В первый же свой трудовой отпуск, я со своей старшей сестрой Людмилой, отправилась к бабушке в Комаровку. Добираться было далеко. Более тысячи километров. Стояло начало лета 1970 или 71 года.
Мы с Людмилой прибыли в село, в день Святой Троицы. Цвели огоньки, кукушкины слезки, ландыши и другие ранние цветы. День стоял удивительно теплый и ясный.
Небольшой наш поселок окружали колхозные поля и покосные луга, по которым были раскиданы частые, небольшие березовые рощицы. Над Комаровкой плыл густой цветочный аромат. Наших стариков не оказалось дома. Это мы поняли, сразу же по длинной лозине, просунутой между пряслом ограды и штакетинами ворот. Каждому ясно, что ворота закрыты снаружи. Вытащив палку, мы с Людмилой вошли в ограду. Так и есть. Дом закрыт. Попросту, двери в сенцы подперты лопатой.
Интересно, остались ли где нибудь, в целом свете, такие деревеньки, в которых, хозяева уходя из дома, подпирают двери лопатами, а не запирают на надежные замки?
Наверное есть.
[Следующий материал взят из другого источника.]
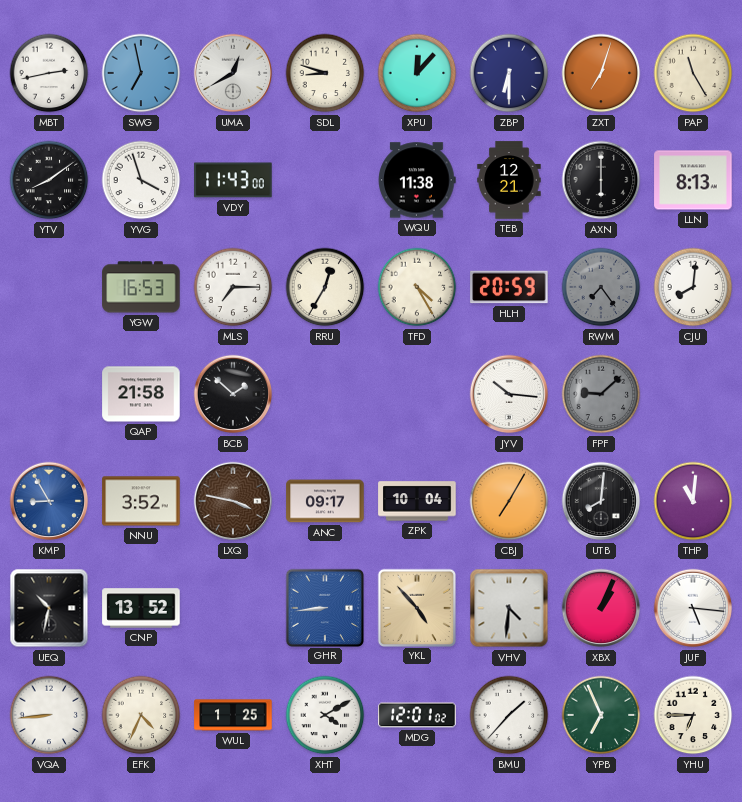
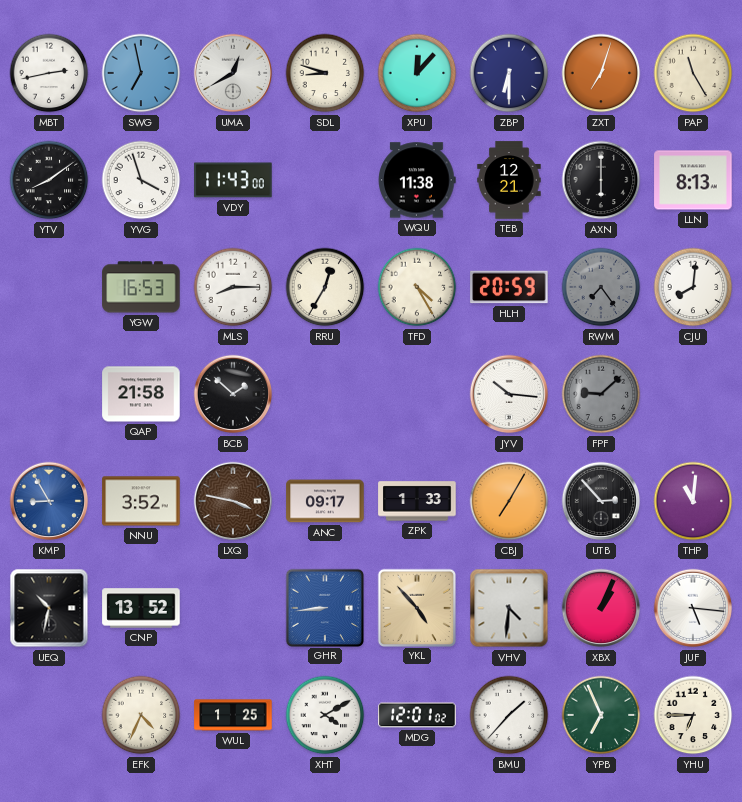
MLS: 7:15 -> 8:15
ZPK: 10:04 -> 1:33
UTB: 8:01 -> 2:53
VQA: 8:44 -> none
Но где-нибудь в глубинах Африканских джунглей.
Село моего раннего детства, несмотря на свои небольшие размеры и малочисленное население, было очень красивым. Широкие зеленые улицы, много тополей и берез прямо на улицах. Два рукотворных пруда в поселке и третий, сразу же за околицей, недалеко от кладбища. Когда -то, еще на моей памяти, здесь бежал небольшой ручей, часто пересыхающий в жару. Сельчане решили, что для личного стада и колхозных коров и овец, нужен надежный водопой. На общественных началах, ручей перегородили, насыпав невысокую дамбу, превращенную впоследствии в проезжую дорогу. Так что, село от этого только выиграло. Со стороны течения ручья, образовался достаточно большой пруд, годный и для водопоя скота, и для купания детей, и для рыбалки. Очень удобно. С одной стороны дети, с другой коровы. Никто не в обиде, никому не тесно. Мы с Людмилой, едва отдохнув с дороги, отправились на пруд за село. Пройдя пол дороги, услышали знакомое, до щемящей тоски, хоровое пение. Песня неслась со стороны пруда. Но оказалось, что компания свободных от работы людей, проведав своих покойных родственников, расположилась на пикничок на краю березового колка, неподалеку от пруда и кладбища. Рощица, облюбованная веселой компанией, была как раз посередине между прудом и кладбищем. И в ту, и в другую сторону было метров по 80.
Сельчане, в основном пенсионного возраста, пели так, как могут петь только мои земляки. Не в обиду будь сказано всем жителям России, но такого самодеятельного хора, как в моей Комаровке, я нигде не слышала. Особенно если в хоре участвовали родственники моего папки. А их в Комаровке хватало. Я ясно слышала бас моего деда Саши, высокий голос моей тети Нины, слышала звук гитарных аккордов.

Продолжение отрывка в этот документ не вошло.